SLO Policy Document: What to Write, What to Skip
An SLO policy that nobody reads is no policy. The minimum-viable shape is short and concrete.
Why a written policy
Without a written policy, "the SLO" is whatever the most-recent meeting said. Memory rots; numbers drift; the next personnel change reopens the debate. A short policy doc is the source of truth that survives manager turnover.
- Memory rots. Six months in, the SLO target is whatever the loudest engineer says it is; the doc anchors it.
- Numbers drift. The target started as 99.9; in conversation it became 99.5; the policy doc catches the drift.
- Manager turnover. The new manager inherits the policy, not a memory; the SLO survives the team change.
- The right shape. Short and concrete; long policies do not get read; the right shape fits on one page.
Four sections that matter
Four sections cover the policy contract. SLO target, error budget, action when missed, review cadence; each is a question the next reader will ask, and each deserves an explicit answer.
- The SLO target. The number with the definition; "99.9% of HTTP 200 responses over 30 rolling days."
- The error budget. The consumption rules; how the budget is computed; when burn-rate alerts fire.
- The action when missed. Stop feature work? Page exec? The doc is the contract; without action, the SLO is decoration.
- The review cadence. Quarterly check, annual revisit; supports the policy staying current with reality.
Three to skip
Long history of past SLOs (use git). Architecture diagrams (use the design doc). Lessons learned (use postmortems).
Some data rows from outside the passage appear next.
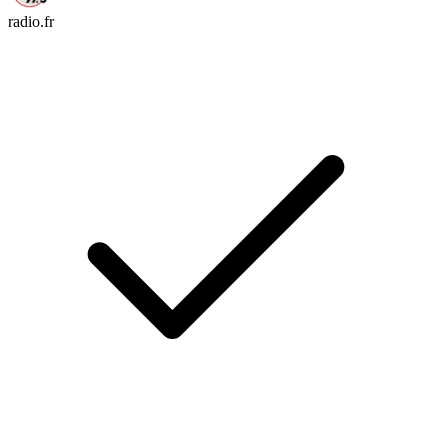
radio.fr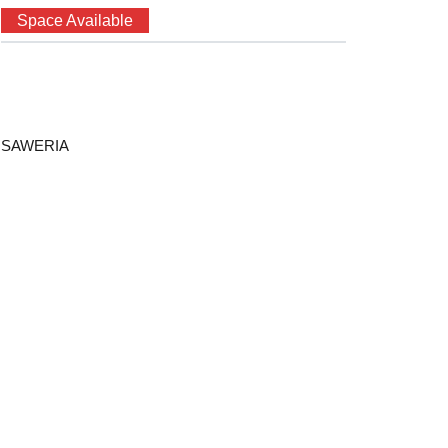
Space Available
SAWERIA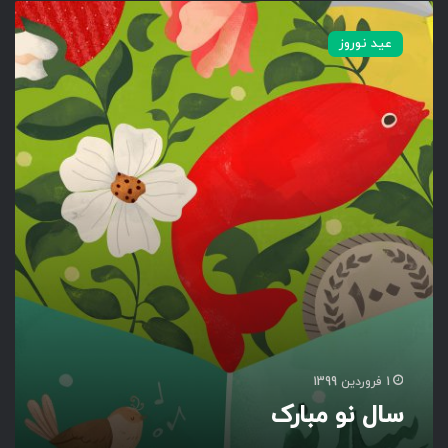
س
ا
عید نوروز
ل
ن
و
م
ب
ا
ر
ک
1 فروردین 1399
سال نو مبارک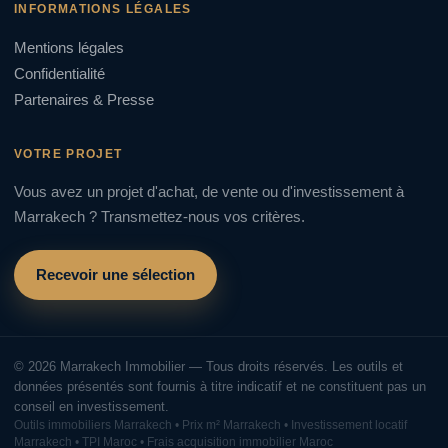
INFORMATIONS LÉGALES
Mentions légales
Confidentialité
Partenaires & Presse
VOTRE PROJET
Vous avez un projet d'achat, de vente ou d'investissement à
Marrakech ? Transmettez-nous vos critères.
Recevoir une sélection
© 2026 Marrakech Immobilier — Tous droits réservés. Les outils et
données présentés sont fournis à titre indicatif et ne constituent pas un
conseil en investissement.
Outils immobiliers Marrakech • Prix m² Marrakech • Investissement locatif
Marrakech • TPI Maroc • Frais acquisition immobilier Maroc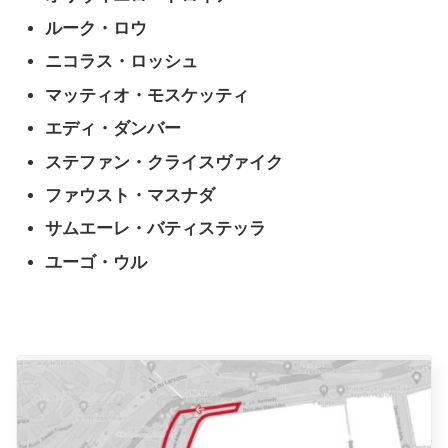
ルーク・ロウ
ニコラス・ロッシュ
マッティオ・モスケッティ
エディ・ダンバー
ステファン・クライスヴァイク
ファウスト・マスナダ
サムエーレ・バティステッラ
ユーゴ・ウル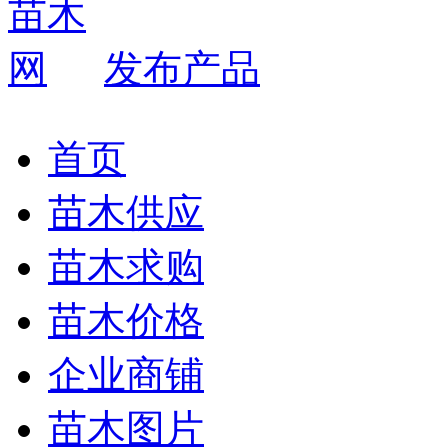
发布产品
首页
苗木供应
苗木求购
苗木价格
企业商铺
苗木图片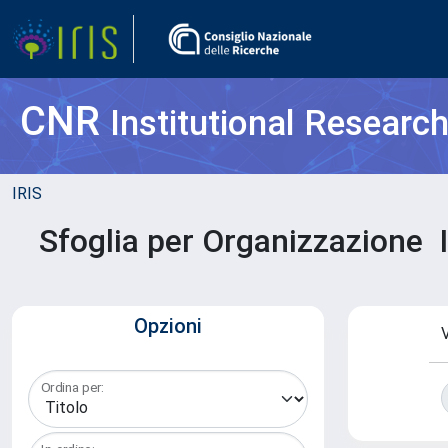
CNR
Institutional Researc
IRIS
Sfoglia per Organizzazione I
Opzioni
V
Ordina per: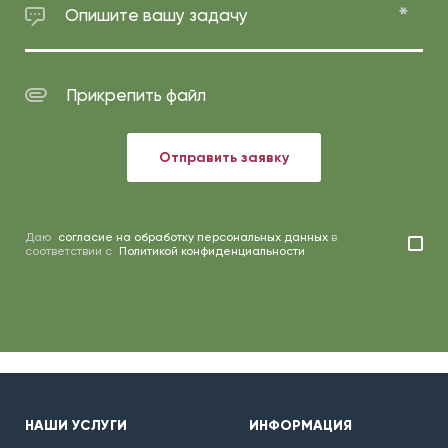
Опишите вашу задачу
Прикрепить файл
Отправить заявку
Даю
согласие на обработку персональных данных
в
соответствии с
Политикой конфиденциальности
НАШИ УСЛУГИ
ИНФОРМАЦИЯ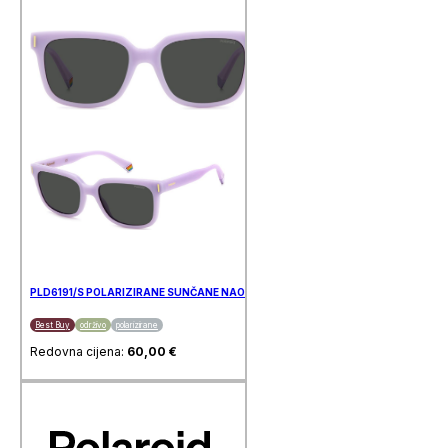
PLD6191/S POLARIZIRANE SUNČANE NAOČALE POLAROID
Best Buy
održivo
polarizirane
Redovna cijena:
60,00
€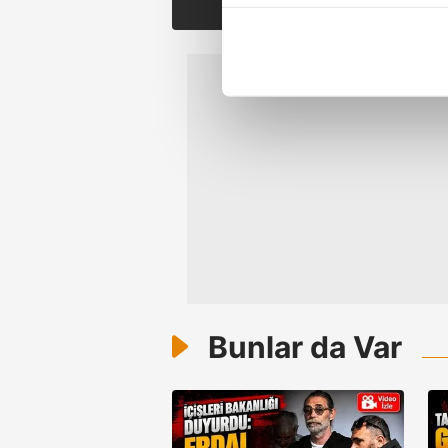
içerikleri sunabilmek adına el
noktasında tek gelir kalemimiz 
Her halükârda, kullanıcılar, bu 
Sizlere daha iyi bir hizmet sun
çerezler vasıtasıyla çeşitli kiş
amacıyla kullanılmaktadır. Diğer
reklam/pazarlama faaliyetlerinin
Çerezlere ilişkin tercihlerinizi 
butonuna tıklayabilir,
Çerez Bi
6698 sayılı Kişisel Verilerin 
Bunlar da Var
mevzuata uygun olarak kullanılan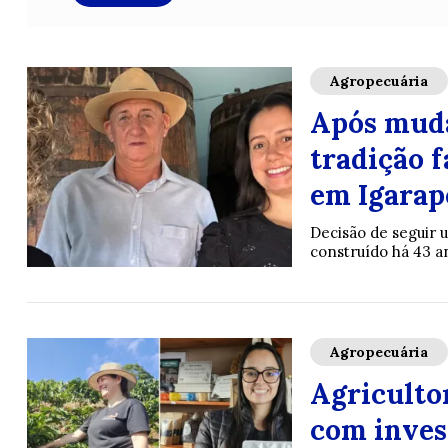
Agropecuária
Após muda
tradição 
em Igarap
Decisão de seguir 
construído há 43 a
Agropecuária
Agriculto
com inves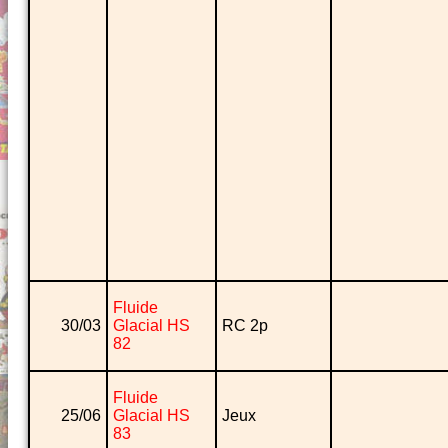
Fluide
30/03
Glacial HS
RC 2p
82
Fluide
25/06
Glacial HS
Jeux
83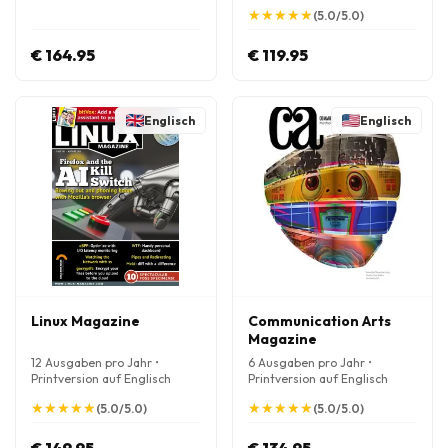
★
★
★
★
★
★
★
★
★
★
(5.0/5.0)
€ 164.95
€ 119.95
Englisch
Englisch
Linux Magazine
Communication Arts
Magazine
12 Ausgaben pro Jahr •
6 Ausgaben pro Jahr •
Printversion auf Englisch
Printversion auf Englisch
★
★
★
★
★
★
★
★
★
★
★
★
★
★
★
★
★
★
★
★
(5.0/5.0)
(5.0/5.0)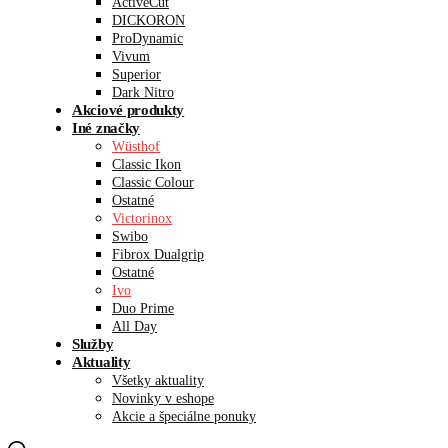
ActiveCut
DICKORON
ProDynamic
Vivum
Superior
Dark Nitro
Akciové produkty
Iné značky
Wüsthof
Classic Ikon
Classic Colour
Ostatné
Victorinox
Swibo
Fibrox Dualgrip
Ostatné
Ivo
Duo Prime
All Day
Služby
Aktuality
Všetky aktuality
Novinky v eshope
Akcie a špeciálne ponuky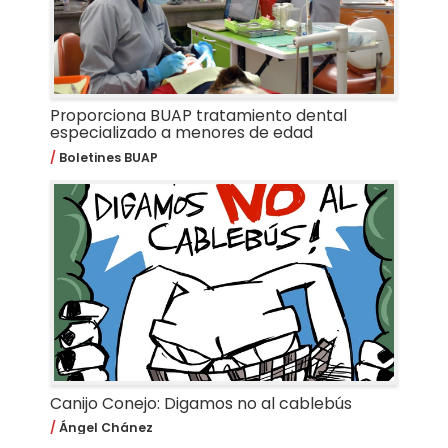
Proporciona BUAP tratamiento dental
especializado a menores de edad
Boletines BUAP
Canijo Conejo: Digamos no al cablebús
Ángel Chánez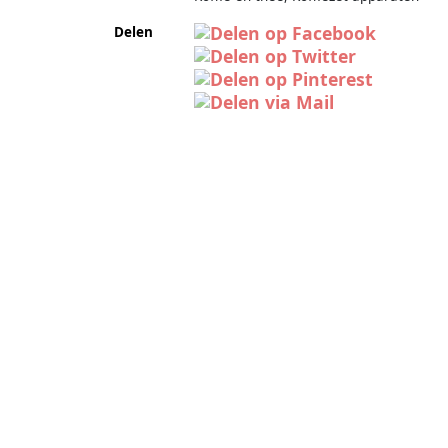
Delen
The policy is a contract; not a wiki article.
Review cadence
Quarterly review: did we hit it? If not, what changed? Adjust target or invest in reliability.
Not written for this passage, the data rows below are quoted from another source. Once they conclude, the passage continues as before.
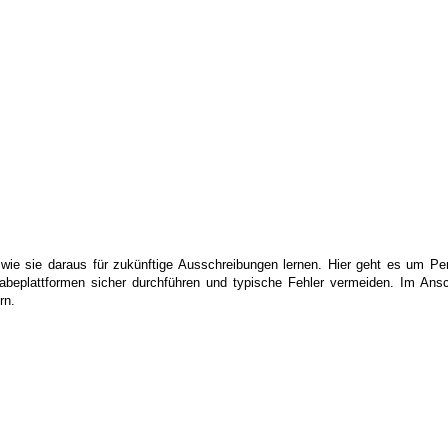
wie sie daraus für zukünftige Ausschreibungen lernen. Hier geht es um Per
rgabeplattformen sicher durchführen und typische Fehler vermeiden. Im Ansc
rn.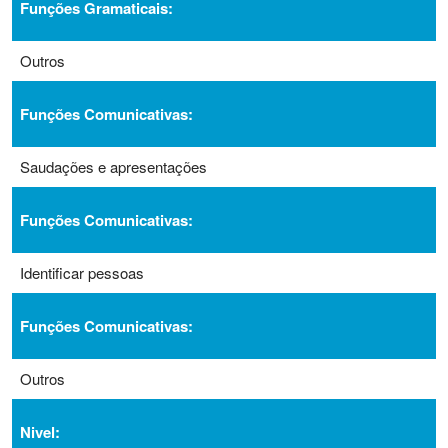
Funções Gramaticais:
Outros
Funções Comunicativas:
Saudações e apresentações
Funções Comunicativas:
Identificar pessoas
Funções Comunicativas:
Outros
Nivel: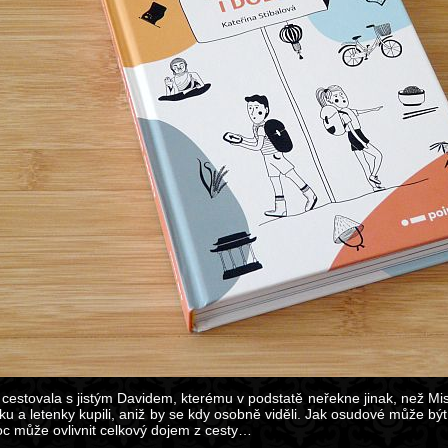
 cestovala s jistým Davidem, kterému v podstatě neřekne jinak, než Mi
u a letenky kupili, aniž by se kdy osobně viděli. Jak osudové může bý
oc může ovlivnit celkový dojem z cesty…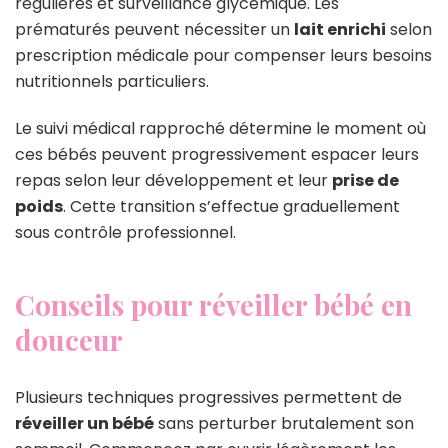
régulières et surveillance glycémique. Les
prématurés peuvent nécessiter un
lait enrichi
selon
prescription médicale pour compenser leurs besoins
nutritionnels particuliers.
Le suivi médical rapproché détermine le moment où
ces bébés peuvent progressivement espacer leurs
repas selon leur développement et leur
prise de
poids
. Cette transition s’effectue graduellement
sous contrôle professionnel.
Conseils pour réveiller bébé en
douceur
Plusieurs techniques progressives permettent de
réveiller un bébé
sans perturber brutalement son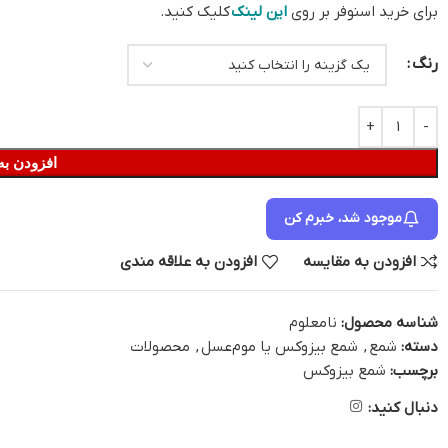
برای خرید اسنوفر بر روی
این لینک
کلیک کنید.
رنگ
افزودن به
موجود شد، خبرم کن
افزودن به مقایسه
افزودن به علاقه مندی
شناسه محصول:
نامعلوم
دسته:
شمع
,
شمع بیزوکس یا موم‌عسل
,
محصولات
برچسب:
شمع بیزوکس
دنبال کنید:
Annual review: is this SLO still the right one? Customer expectations move.
Antipatterns
- SLO policy in one engineer’s head. Bus factor 1.
- 20-page policy. Nobody reads.
- Policy that does not say what to do when missed. Decoration.
What to do this week
Three moves. (1) Apply the pattern to your most-impactful service. (2) Measure adherence for 30 days. (3) Rewrite the policy or the SLO if the gap is durable.